When the Education Committee considered that aspect of the measures during pre-legislative scrutiny, two issues arose. The first was the difference in culture between education and health. I wonder whether my hon. Friend wants to comment on that, given that we expect education and health bodies to work together and that any accountability process could be complicated. The second issue was that health would have to take the lead in some cases because it would have the overwhelming portion of the responsibility, but the Bill focuses on education.
I am grateful to my hon. Friend, because he makes an important umbrella point about the difficulties that could be encountered and that—dare I say it—could be exploited by clever lawyers. I often say that and I have to remind the House that, although I am not sure that I am clever, I must admit that I am of the legal profession. It is proper to concede that point against my profession, because lawyers will be instructed by local authorities that need to conserve their resources and will increasingly look to discharge their statutory duties, but to go no further. We have to avoid the scenario of families having to wait for provision while lawyers dance on the head of a pin over costly and unnecessary arguments.
I am extremely grateful to my hon. Friend, who, in effect, gives us a case study. He reminds me that I want to draw back to what we were discussing. I have a hypothetical case study before me. A young 15-year-old with Asperger’s and co-occurring mental health difficulties receives cognitive behavioural therapy. Before starting that therapy, his attendance at school was low, attending as few as two days a week, but with the help of the therapy he attends more like four days a week. His conditions have a huge effect on his home life and the quality of relations with his parents and wider family.
Under the new system, it is not clear whether that young man’s cognitive behavioural therapy would be deemed
“wholly or mainly for the purposes of…education”.
Without it, he could not access education, because he would not attend regularly. We need to answer that question. We do not want to put such people in that position, or to have artificial debates on what the law means.

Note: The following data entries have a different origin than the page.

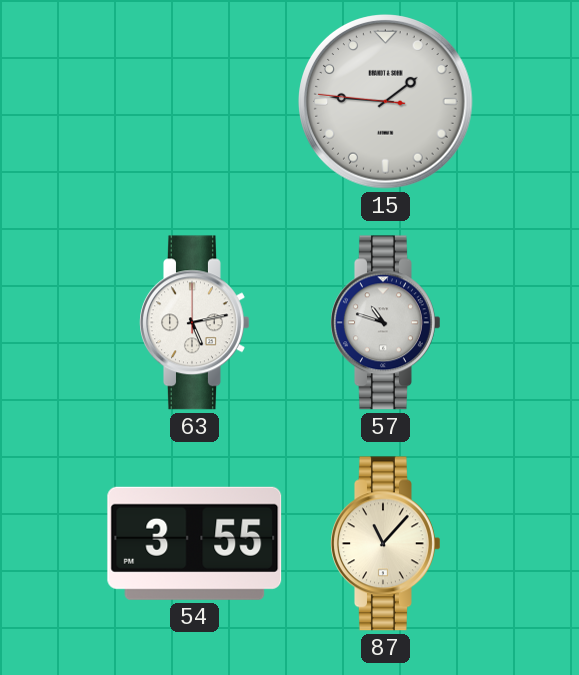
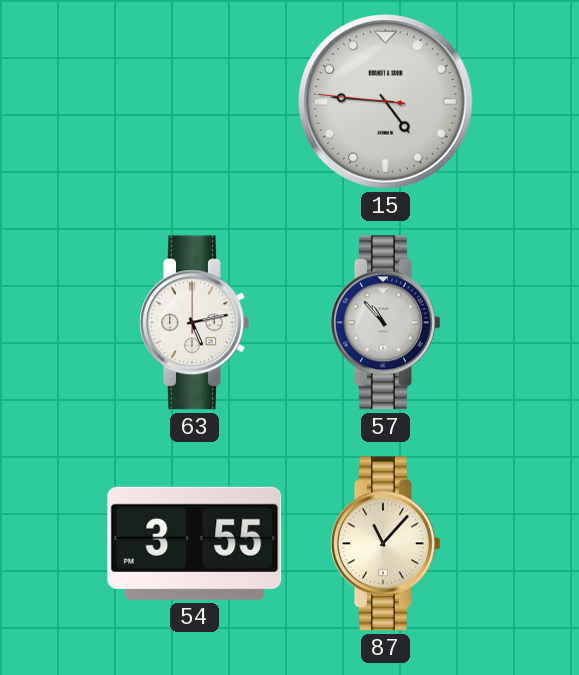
15: 1:45 -> 4:45
57: 10:48 -> 10:53
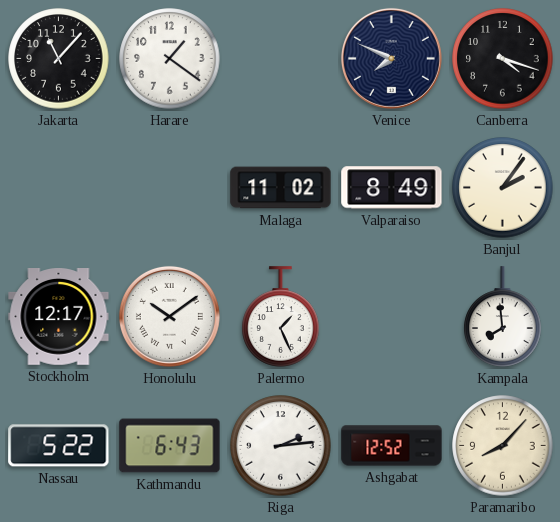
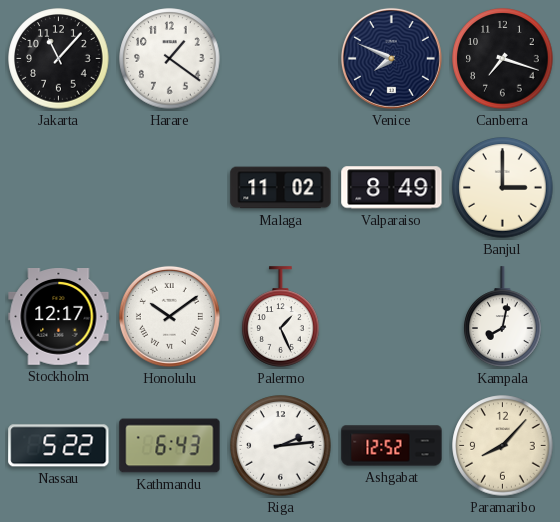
Canberra: 4:18 -> 7:18
Banjul: 2:06 -> 3:00
Kampala: 7:59 -> 8:02
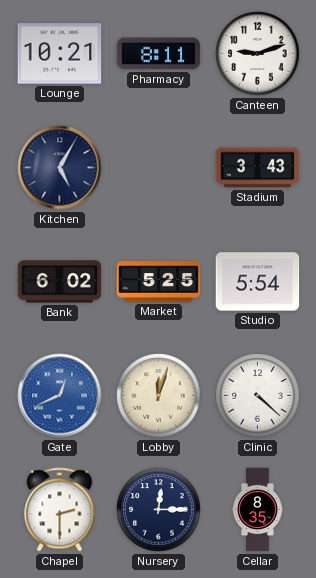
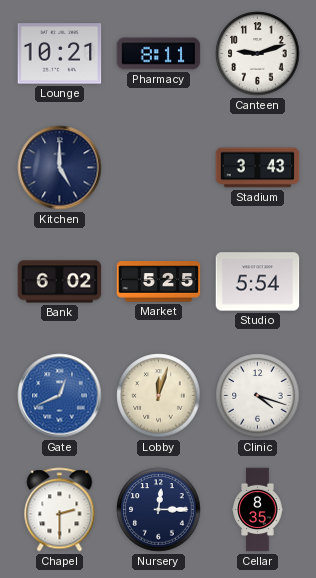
Kitchen: 5:05 -> 5:00
Clinic: 4:22 -> 4:18
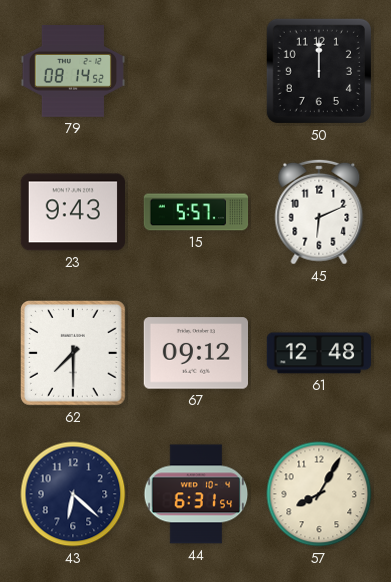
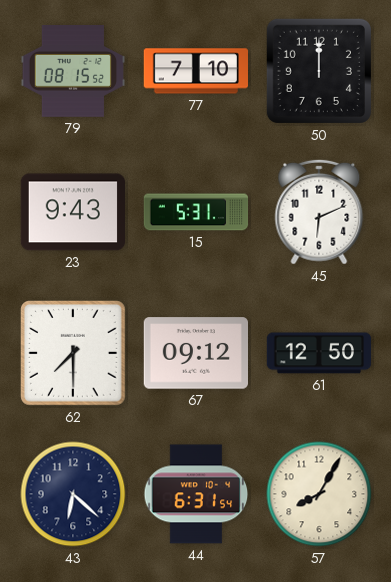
79: 08:14 -> 08:15
77: none -> 7:10
15: 5:57 -> 5:31
61: 12:48 -> 12:50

My hon. Friend is making an outstanding speech on a critical issue. I want to reinforce the point made by my hon. Friend the Member for Hereford and South Herefordshire (Jesse Norman) on the importance of access to national facilities, because we must not localise provision at the expense of national organisations. Ruskin Mill in my constituency, and the National Star College in my county, provide expertise that we do not necessarily find elsewhere that is critical to young people’s futures. I want to put down a strong marker that we should ensure that national facilities are not put at risk through the funding—
Order. We are drifting now. Interventions are supposed to be short points that are relevant to the speech at the time they are made. If Members want to contribute, they can. The hon. Member for South Swindon (Mr Buckland) has had the floor for some time, and other hon. Members wish to speak in this important debate. Despite his generosity in giving way, I am sure he is probably coming towards the end of what he wishes to say in this part of the debate.